I want to serve files with bittorrent, just as easily as I serve files with a web server. Just upload the files to a directory on a server somewhere. A torrent file is automatically generated after the file is completely uploaded to the directory, and a bittorrent client running on the server starts to seed the torrent.
There should be an easy way to browse the files, just like you can browse files in index lists of many web servers. Nothing fancy is needed, but could of course be built. When users wants to download a file, they will get the torrent file instead.
A tracker is not needed if everyone are using the latest bittorrent client (as of 4.1.0). You just need to point to your own client, and/or a routing client, like router.bittorrent.com. However, if you can run a bittorrent client on the same host that runs a web server, it is quite easy to setup a tracker as well. This will also be compatible with other bittorrent clients, and older versions of bittorrent.
Now comes my main point. Bandwidth is unfortunately expensive. You usually don’t want to serve big files like you normally serve with bittorrent on a host where you have a web server.
Therefore, there should be an option for your seeding client to be as conservative with bandwidth as possible, since most hosting companies have limits on bandwidth usage. This can be done by doing something similar to “superseeding”, when the server is the only one that has the complete torrent, where you try to never upload the same piece twice, unless it is needed, and stop seeding when the file is fully distributed among the other peers.
The conservative mode, does have some problems though. You can’t know for sure if a file is fully distributed or not. If someone wants to stop you from distributing a file, they would just have to start seeding that file, without actually giving out any pieces, or just giving out junk pieces. Then it would look like the file is fully distributed, even though it is not, and your seeding client in conservative mode would stop. Eventually, when enough good peers have left, the file is not distributed any longer and will never be available anymore. You could try to fix that by checking for distribution speed. If no peers are getting any new pieces, they will never report new pieces and then it would look like distribution has stopped, but this is easy to fake as well of course, so it would be a pretty pointless check.
What probably would be better is to hope peers are well behaved, serve at full speed when you are the only seed and slow down the more distributed it looks like a file gets.
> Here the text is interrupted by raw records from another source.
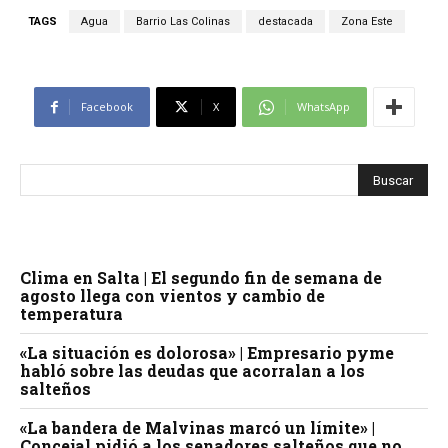
TAGS
Agua
Barrio Las Colinas
destacada
Zona Este
Facebook
X
WhatsApp
Clima en Salta | El segundo fin de semana de
agosto llega con vientos y cambio de
temperatura
«La situación es dolorosa» | Empresario pyme
habló sobre las deudas que acorralan a los
salteños
«La bandera de Malvinas marcó un límite» |
Concejal pidió a los senadores salteños que no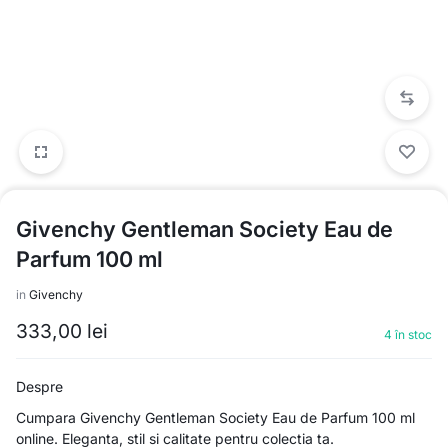
Givenchy Gentleman Society Eau de
Parfum 100 ml
in
Givenchy
333,00
lei
4 în stoc
Despre
Cumpara Givenchy Gentleman Society Eau de Parfum 100 ml
online. Eleganta, stil si calitate pentru colectia ta.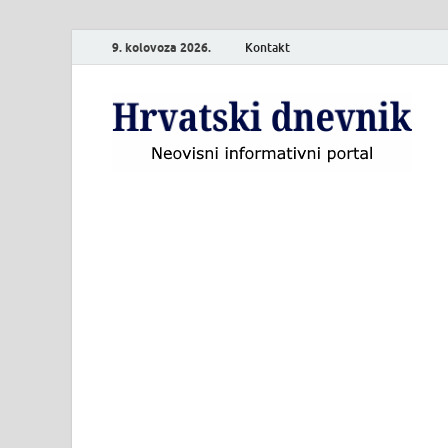
9. kolovoza 2026.
Kontakt
H
Neo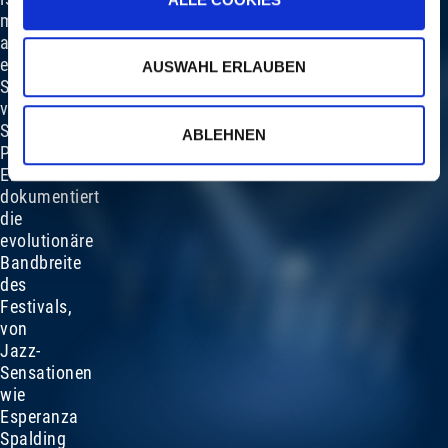
mehr
als
eine
AUSWAHL ERLAUBEN
Sammlung
von
Star-
ABLEHNEN
Porträts.
Er
dokumentiert
die
evolutionäre
Bandbreite
des
Festivals,
von
Jazz-
Sensationen
wie
Esperanza
Spalding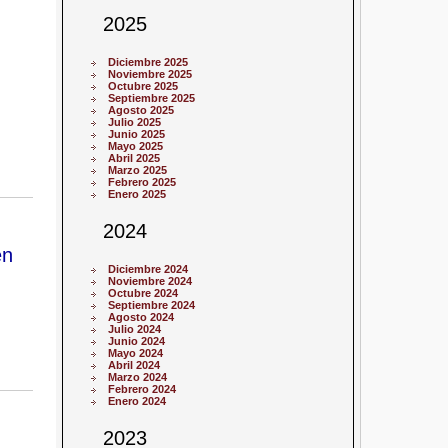
2025
Diciembre 2025
Noviembre 2025
Octubre 2025
Septiembre 2025
Agosto 2025
Julio 2025
Junio 2025
Mayo 2025
Abril 2025
Marzo 2025
Febrero 2025
Enero 2025
2024
en
Diciembre 2024
Noviembre 2024
Octubre 2024
Septiembre 2024
Agosto 2024
Julio 2024
Junio 2024
Mayo 2024
Abril 2024
Marzo 2024
Febrero 2024
Enero 2024
2023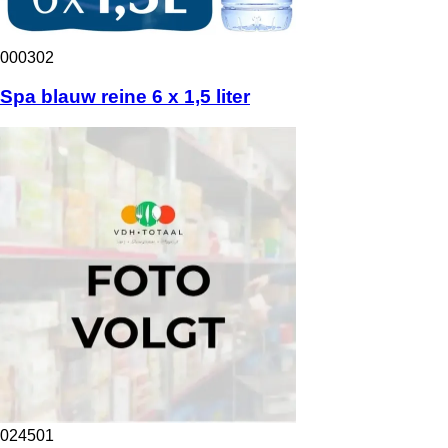
000302
Spa blauw reine 6 x 1,5 liter
024501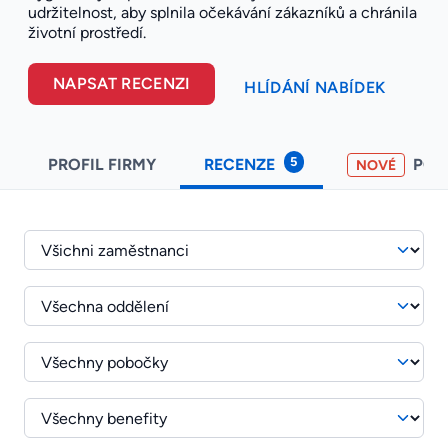
udržitelnost, aby splnila očekávání zákazníků a chránila
životní prostředí.
NAPSAT RECENZI
HLÍDÁNÍ NABÍDEK
5
PROFIL FIRMY
RECENZE
PO
NOVÉ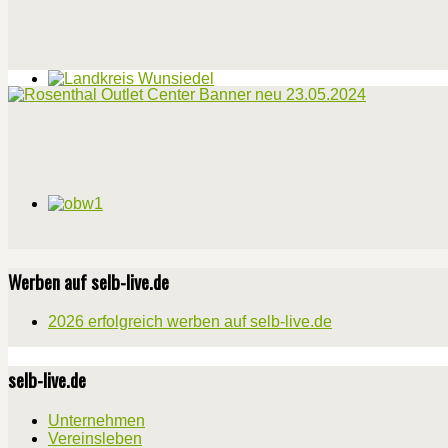
Werben auf selb-live.de
2026 erfolgreich werben auf selb-live.de
selb-live.de
Unternehmen
Vereinsleben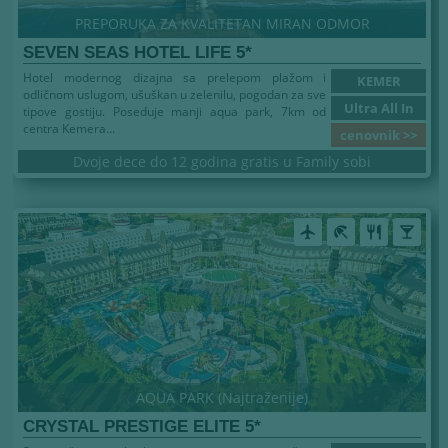
PREPORUKA ZA KVALITETAN MIRAN ODMOR
SEVEN SEAS HOTEL LIFE 5*
Hotel modernog dizajna sa prelepom plažom i
KEMER
odličnom uslugom, ušuškan u zelenilu, pogodan za sve
Ultra All In
tipove gostiju. Poseduje manji aqua park, 7km od
centra Kemera...
cenovnik >>
Dvoje dece do 12 godina gratis u Family sobi
airplanemode_active
beach_access
restaurant
local_bar
AQUA PARK (Najtraženije)
CRYSTAL PRESTIGE ELITE 5*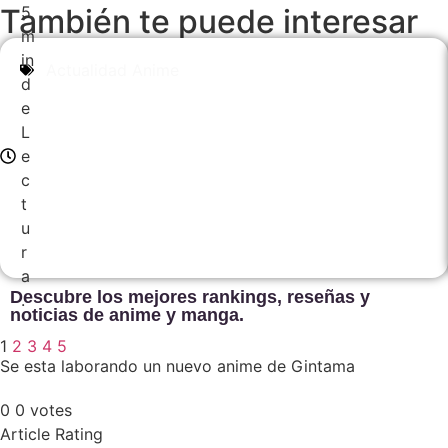
5
También te puede interesar
m
in
Actualidad Anime
d
e
L
e
c
t
u
r
a
Descubre los mejores rankings, reseñas y
.
noticias de anime y manga.
1
2
3
4
5
Se esta laborando un nuevo anime de Gintama
0
0
votes
Article Rating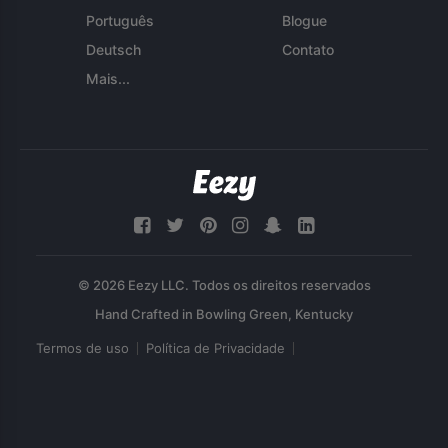
Português
Blogue
Deutsch
Contato
Mais...
© 2026 Eezy LLC. Todos os direitos reservados
Termos de uso
Política de Privacidade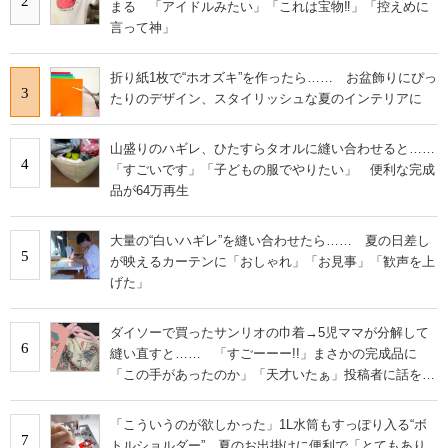
2
まる 「アイドルみたい」「これは宝物‼︎」「控えめに
言って神」
折り紙1枚で“ホオズキ”を作ったら…… お盆飾りにぴっ
3
たりのデザイン、スタイリッシュな夏のインテリアに
山盛りのハギレ、ひたすらタオルに縫い合わせると……
4
「すごいです」「子どもの服でやりたい」 便利な完成
品が64万再生
大量の“白いハギレ”を縫い合わせたら…… 夏の日差し
5
が映えるカーテンに「おしゃれ」「お見事」「歓声を上
げた」
ダイソーで買ったサンリオの巾着→5児ママが分解して
6
縫い直すと…… 「すごーーー!!」まさかの完成品に
「この手があったのか」「天才いたぁ」投稿者に話を聞
いた
「こういうのが欲しかった」1L水筒もすっぽり入る“ボ
7
トルショルダー” 夏のお出掛けに便利で「とてもあり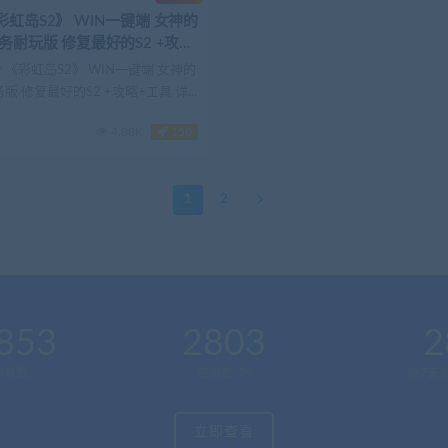
虹岛S2》 WIN一键端 女神的
 《彩虹岛S2》 WIN一键端 女神的
版 修复最好的S2 +攻略+工具 详...
4.88K
150
1
2
853
2803
2
户总数
资源数(个)
近7天更
立即查看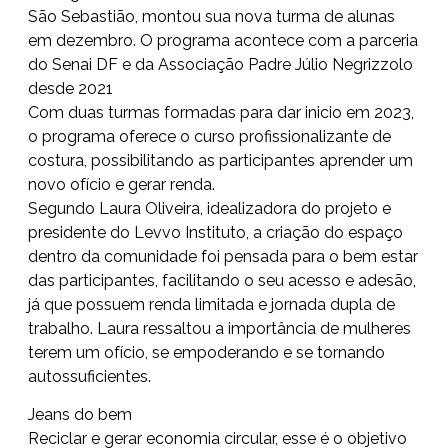
São Sebastião, montou sua nova turma de alunas
em dezembro. O programa acontece com a parceria
do Senai DF e da Associação Padre Júlio Negrizzolo
desde 2021
Com duas turmas formadas para dar inicio em 2023,
o programa oferece o curso profissionalizante de
costura, possibilitando as participantes aprender um
novo ofício e gerar renda.
Segundo Laura Oliveira, idealizadora do projeto e
presidente do Levvo Instituto, a criação do espaço
dentro da comunidade foi pensada para o bem estar
das participantes, facilitando o seu acesso e adesão,
já que possuem renda limitada e jornada dupla de
trabalho. Laura ressaltou a importância de mulheres
terem um ofício, se empoderando e se tornando
autossuficientes.
Jeans do bem
Reciclar e gerar economia circular, esse é o objetivo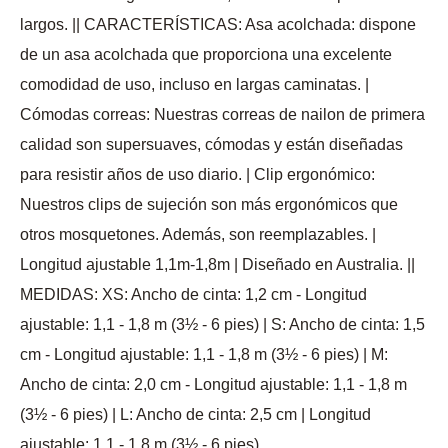
largos. || CARACTERÍSTICAS: Asa acolchada: dispone
de un asa acolchada que proporciona una excelente
comodidad de uso, incluso en largas caminatas. |
Cómodas correas: Nuestras correas de nailon de primera
calidad son supersuaves, cómodas y están diseñadas
para resistir años de uso diario. | Clip ergonómico:
Nuestros clips de sujeción son más ergonómicos que
otros mosquetones. Además, son reemplazables. |
Longitud ajustable 1,1m-1,8m | Diseñado en Australia. ||
MEDIDAS: XS: Ancho de cinta: 1,2 cm - Longitud
ajustable: 1,1 - 1,8 m (3½ - 6 pies) | S: Ancho de cinta: 1,5
cm - Longitud ajustable: 1,1 - 1,8 m (3½ - 6 pies) | M:
Ancho de cinta: 2,0 cm - Longitud ajustable: 1,1 - 1,8 m
(3½ - 6 pies) | L: Ancho de cinta: 2,5 cm | Longitud
ajustable: 1,1 - 1,8 m (3½ - 6 pies).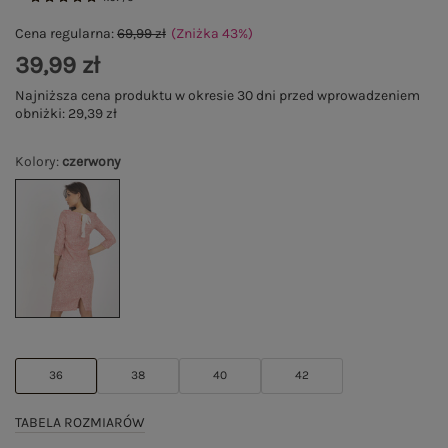
Cena regularna:
69,99 zł
(Zniżka
43
%
)
39,99 zł
Najniższa cena produktu w okresie 30 dni przed wprowadzeniem
obniżki:
29,39 zł
Kolory
:
czerwony
36
38
40
42
TABELA ROZMIARÓW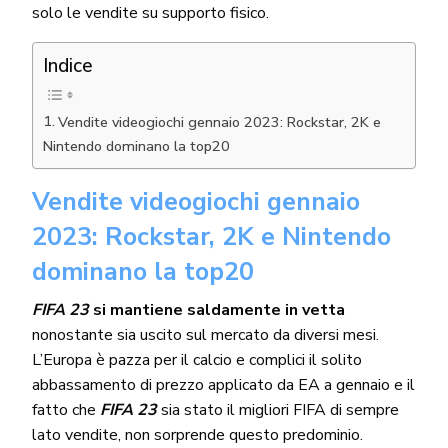
solo le vendite su supporto fisico.
Indice
Vendite videogiochi gennaio 2023: Rockstar, 2K e
Nintendo dominano la top20
Vendite videogiochi gennaio
2023: Rockstar, 2K e Nintendo
dominano la top20
FIFA 23
si mantiene saldamente in vetta
nonostante sia uscito sul mercato da diversi mesi.
L’Europa è pazza per il calcio e complici il solito
abbassamento di prezzo applicato da EA a gennaio e il
fatto che
FIFA 23
sia stato il migliori FIFA di sempre
lato vendite, non sorprende questo predominio.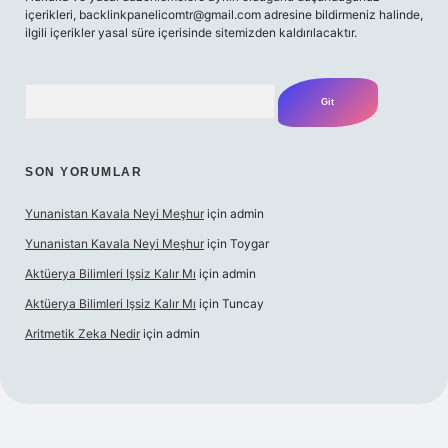
içerikleri,
backlinkpanelicomtr@gmail.com
adresine bildirmeniz halinde,
ilgili içerikler yasal süre içerisinde sitemizden kaldırılacaktır.
Arama
SON YORUMLAR
Yunanistan Kavala Neyi Meşhur
için
admin
Yunanistan Kavala Neyi Meşhur
için
Toygar
Aktüerya Bilimleri Işsiz Kalır Mı
için
admin
Aktüerya Bilimleri Işsiz Kalır Mı
için
Tuncay
Aritmetik Zeka Nedir
için
admin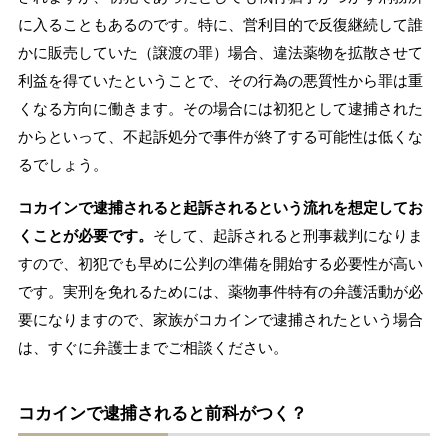
に入ることもあるのです。特に、営利目的で反復継続して誰
かに販売していた（譲渡の罪）場合、違法薬物を拡散させて
利益を得ていたということで、その行為の悪質性から罪は重
くなる方向に働きます。その場合には初犯として逮捕された
からといって、不起訴処分で事件が終了する可能性は低くな
るでしょう。
コカインで逮捕されると起訴されるという流れを想定してお
くことが必要です。
そして、起訴されると刑事裁判になりま
すので、初犯でも早めに公判の準備を開始する必要性が高い
です。実刑を免れるためには、薬物事件特有の弁護活動が必
要になりますので、家族がコカインで逮捕されたという場合
は、すぐに弁護士までご相談ください。
コカインで逮捕されると前科がつく？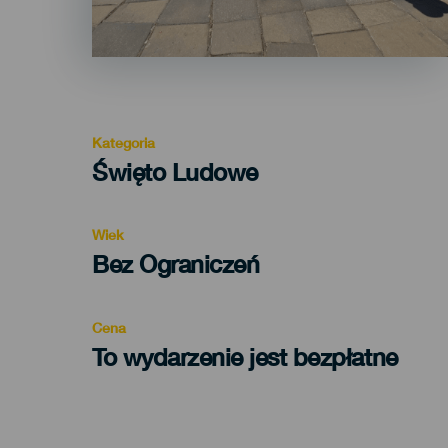
Kategoria
Categoría
Święto Ludowe
del
evento
Wiek
Edad
Bez Ograniczeń
Recomendada
Cena
To wydarzenie jest bezpłatne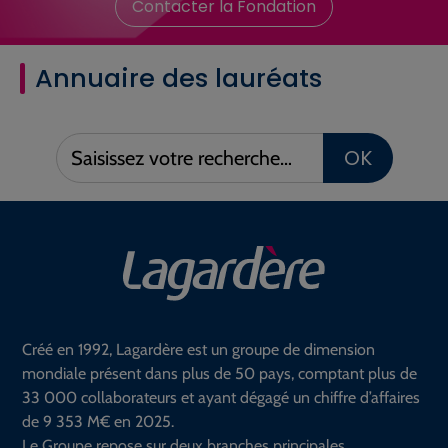
Contacter la Fondation
Annuaire des lauréats
Saisissez
OK
votre
recherche :
Créé en 1992, Lagardère est un groupe de dimension
mondiale présent dans plus de 50 pays, comptant plus de
33 000 collaborateurs et ayant dégagé un chiffre d’affaires
de 9 353 M€ en 2025.
Le Groupe repose sur deux branches principales.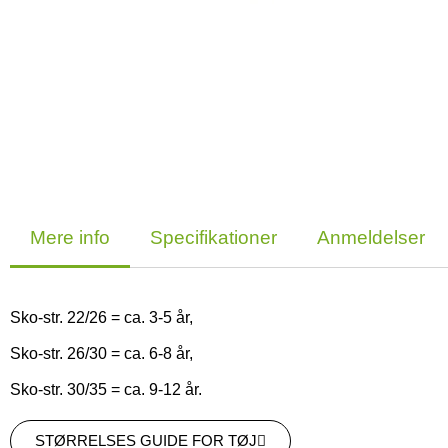
Mere info
Specifikationer
Anmeldelser
Sko-str. 22/26 = ca. 3-5 år,
Sko-str. 26/30 = ca. 6-8 år,
Sko-str. 30/35 = ca. 9-12 år.
STØRRELSES GUIDE FOR TØJ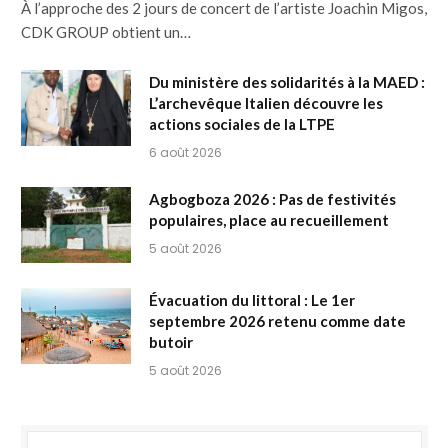
À l’approche des 2 jours de concert de l’artiste Joachin Migos,
CDK GROUP obtient un…
Du ministère des solidarités à la MAED :
L’archevêque Italien découvre les
actions sociales de la LTPE
6 août 2026
Agbogboza 2026 : Pas de festivités
populaires, place au recueillement
5 août 2026
Évacuation du littoral : Le 1er
septembre 2026 retenu comme date
butoir
5 août 2026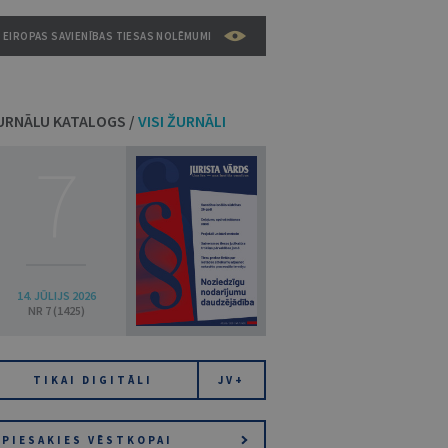
EIROPAS SAVIENĪBAS TIESAS NOLĒMUMI
URNĀLU KATALOGS /
VISI ŽURNĀLI
7
14. JŪLIJS 2026
NR 7 (1425)
TIKAI DIGITĀLI
JV+
PIESAKIES VĒSTKOPAI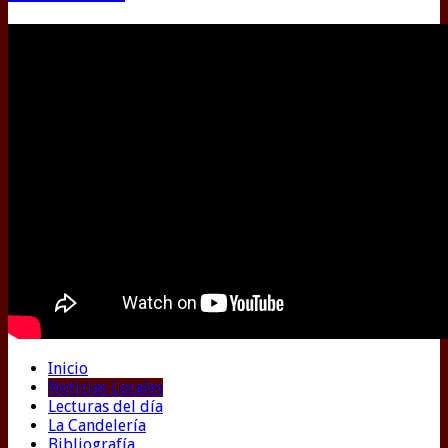
Inicio
Noticias Locales
Lecturas del día
La Candelería
Bibliografía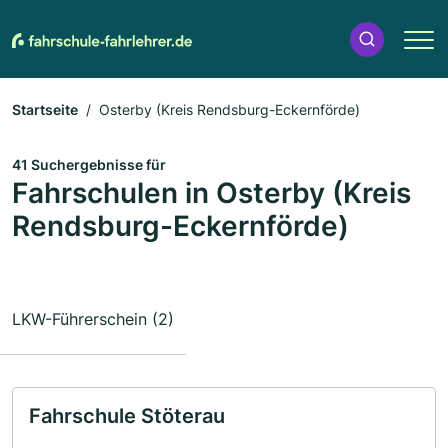
Startseite
Osterby (Kreis Rendsburg-Eckernförde)
41 Suchergebnisse für
Fahrschulen in Osterby (Kreis
Rendsburg-Eckernförde)
LKW-Führerschein (2)
Fahrschule Stöterau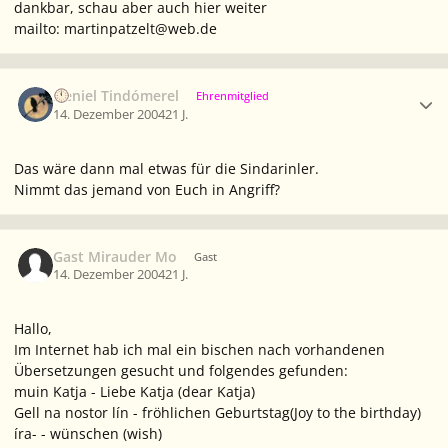
dankbar, schau aber auch hier weiter
mailto: martinpatzelt@web.de
Ersteller-Statistik
Neniel Tindómerel
Ehrenmitglied
14. Dezember 2004
21 J.
Das wäre dann mal etwas für die Sindarinler.
Nimmt das jemand von Euch in Angriff?
Gast Mirauder Mo
Gast
14. Dezember 2004
21 J.
Hallo,
Im Internet hab ich mal ein bischen nach vorhandenen
Übersetzungen gesucht und folgendes gefunden:
muin Katja - Liebe Katja (dear Katja)
Gell na nostor lín - fröhlichen Geburtstag(Joy to the birthday)
íra- - wünschen (wish)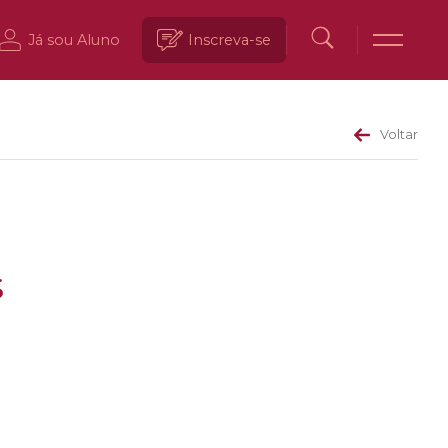
Já sou Aluno
Inscreva-se
Voltar
s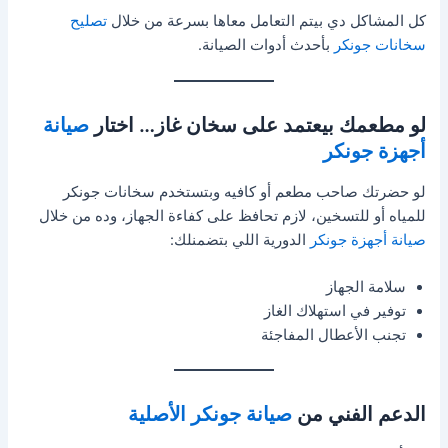
كل المشاكل دي بيتم التعامل معاها بسرعة من خلال
تصليح
سخانات جونكر
بأحدث أدوات الصيانة.
لو مطعمك بيعتمد على سخان غاز… اختار
صيانة
أجهزة جونكر
لو حضرتك صاحب مطعم أو كافيه وبتستخدم سخانات جونكر
للمياه أو للتسخين، لازم تحافظ على كفاءة الجهاز، وده من خلال
صيانة أجهزة جونكر
الدورية اللي بتضمنلك:
سلامة الجهاز
توفير في استهلاك الغاز
تجنب الأعطال المفاجئة
الدعم الفني من
صيانة جونكر الأصلية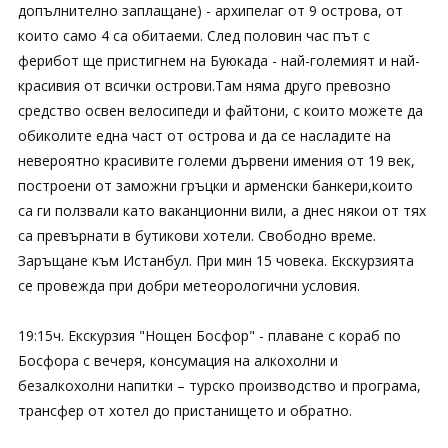
допълнително заплащане) - архипелаг от 9 острова, от
които само 4 са обитаеми. След половин час път с
ферибот ще пристигнем на Буюкада - най-големият и най-
красивия от всички острови.Там няма друго превозно
средство освен велосипеди и файтони, с които можете да
обиколите една част от острова и да се насладите на
невероятно красивите големи дървени имения от 19 век,
построени от заможни гръцки и арменски банкери,които
са ги ползвали като ваканционни вили, а днес някои от тях
са превърнати в бутикови хотели. Свободно време.
Заръщане към Истанбул. При мин 15 човека. Екскурзията
се провежда при добри метеорологични условия.
19:15ч. Екскурзия "Нощен Босфор" - плаване с кораб по
Босфора с вечеря, консумация на алкохолни и
безалкохолни напитки – турско производство и програма,
трансфер от хотел до пристанището и обратно.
A log of all the traffic should be made, so you could see which files you have seeded, how much of them, and how much in total of course. To be able to check at any moment what is currently being uploaded, how many peers are connected, etc. would of course also be interesting to see. Total amount (and their ip addresses) of peers connected to you maybe an interesting stat to log as well, but bandwidth per file and total is what is most important to me.